Today, October 15th is National Pregnancy and Infant Loss Remembrance Day and the month of October is designated Pregnancy and Infant Loss Awareness Month. President Ronald Reagan first dedicated this month in October 1988.
October 15th is a day of remembrance for pregnancy loss and infant death which includes, but is not limited to, miscarriage, still birth, SIDS or the death of a newborn. Each year this day is observed with remembrance ceremonies and candle-lighting vigils.
My Miscarriage Story
In April 2016, I had a miscarriage at 8 weeks, 2 days gestation. It had been 1,208 days since we started trying to have a family, that is 3 years, 3 months and 22 days. It was the first time in my life that I had ever been pregnant, and my heart broke into a million pieces.
After trying to conceive naturally and with medical assistance, we decided to begin the IVF (in-vitro fertilization) process as our last resort in 2016.
We had a successful egg retrieval and decided to transfer two frozen embryos, the two highest quality, on March 8, 2016.
After a few days of bed rest, I went back to normal life. Nine days after my FET (frozen embryo transfer), I was scheduled to get a blood draw to see if I was pregnant. I know lots of women start taking home pregnancy tests every day after their transfer, but I refrained from doing this since I knew it would drive me nuts. However, while I was waiting for my blood results to come back, I could not stand it any longer and took a home pregnancy test. It was POSITIVE! My blood draw also confirmed that I was pregnant!
I took another home pregnancy test two days later, and then had my second blood draw two days after that. Still pregnant! However, my blood test results did not have the numbers my doctor was hoping for. This was the first sign that things were not progressing as it should be.
Two weeks later, I returned to my doctor’s office for our first ultrasound. This was super exciting for me because we should be able to hear a heartbeat. Look! It’s my old friend Wanda!
We found out that only one of the embryos stuck. The other one did not make it to implantation. We were able to hear a heartbeat but the doctor pointed out that the ultrasound was also not as expected because the area around the embryo was so small. If you look at the ultrasound, the black area surrounding the embryo is usually much larger than this.

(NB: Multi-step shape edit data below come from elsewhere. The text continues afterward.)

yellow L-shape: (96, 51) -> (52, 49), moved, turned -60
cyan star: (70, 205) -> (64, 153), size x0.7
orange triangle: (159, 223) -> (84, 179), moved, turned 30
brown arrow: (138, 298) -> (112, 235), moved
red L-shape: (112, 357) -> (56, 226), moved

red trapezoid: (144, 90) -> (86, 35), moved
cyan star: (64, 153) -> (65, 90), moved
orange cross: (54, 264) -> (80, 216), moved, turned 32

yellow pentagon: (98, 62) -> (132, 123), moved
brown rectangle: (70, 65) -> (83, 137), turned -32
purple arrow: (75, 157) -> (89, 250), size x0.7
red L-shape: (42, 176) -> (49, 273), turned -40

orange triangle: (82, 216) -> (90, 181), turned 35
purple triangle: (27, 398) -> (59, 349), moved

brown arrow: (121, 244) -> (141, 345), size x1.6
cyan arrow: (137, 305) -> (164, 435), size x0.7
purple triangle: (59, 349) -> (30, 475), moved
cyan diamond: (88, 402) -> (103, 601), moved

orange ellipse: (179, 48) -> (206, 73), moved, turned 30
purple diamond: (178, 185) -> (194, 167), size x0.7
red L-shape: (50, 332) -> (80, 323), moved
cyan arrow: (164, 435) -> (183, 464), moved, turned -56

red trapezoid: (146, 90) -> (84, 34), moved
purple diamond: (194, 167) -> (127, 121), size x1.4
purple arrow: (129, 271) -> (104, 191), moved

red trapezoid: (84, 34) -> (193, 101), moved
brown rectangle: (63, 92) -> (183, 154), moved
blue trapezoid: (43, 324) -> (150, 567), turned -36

I headed back home after and carried on. There was nothing to do but see what happens. Although my doctor did give us an indication that the pregnancy might not progress normally, all we could do was hope for the best.
Hubby took my very first baby bump photo for me at 6 weeks gestation.

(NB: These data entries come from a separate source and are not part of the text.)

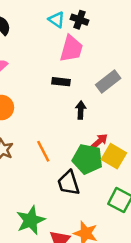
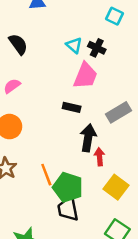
black arrow: (81, 110) -> (88, 138), size x1.5
red arrow: (100, 141) -> (99, 157), moved, turned -60
green pentagon: (88, 159) -> (68, 187), moved

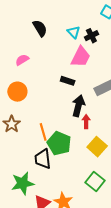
black semicircle: (18, 44) -> (40, 28), moved
black cross: (97, 48) -> (91, 36), turned 32
black trapezoid: (68, 209) -> (43, 159), moved

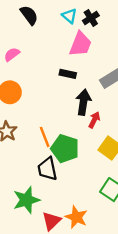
red arrow: (86, 122) -> (94, 120), turned 32

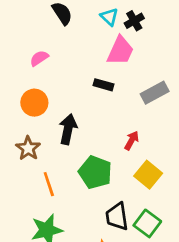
black arrow: (83, 102) -> (68, 129), moved
orange line: (45, 137) -> (49, 184), moved
black trapezoid: (47, 169) -> (117, 216), moved

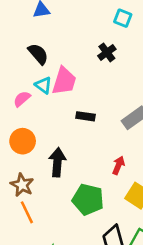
cyan triangle: (109, 17) -> (43, 85), moved
pink trapezoid: (120, 51) -> (64, 81), moved
orange line: (49, 184) -> (27, 212), moved

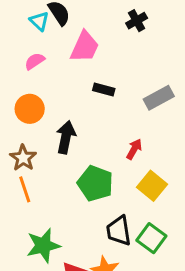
cyan triangle: (43, 85) -> (39, 21), moved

Two weeks after my first ultrasound, I was scheduled to see my OBGYN who would be taking over care of my pregnancy. We had a long conversation about what to expect in terms of my prenatal care, and at the end of my appointment, she wanted to look at the baby with a portable ultrasound machine. I knew something was wrong because there was no heartbeat coming from the machine. She didn’t show me any pictures of the baby and then she said she wanted to send me to the high-powered ultrasound machine. I waited and was taken to the ultrasound room later. The ultrasound tech did not really say anything to me and again, I heard nothing from the machine in terms of the heartbeat. The tech sent me back to the exam room, and I was told to wait for the doctor.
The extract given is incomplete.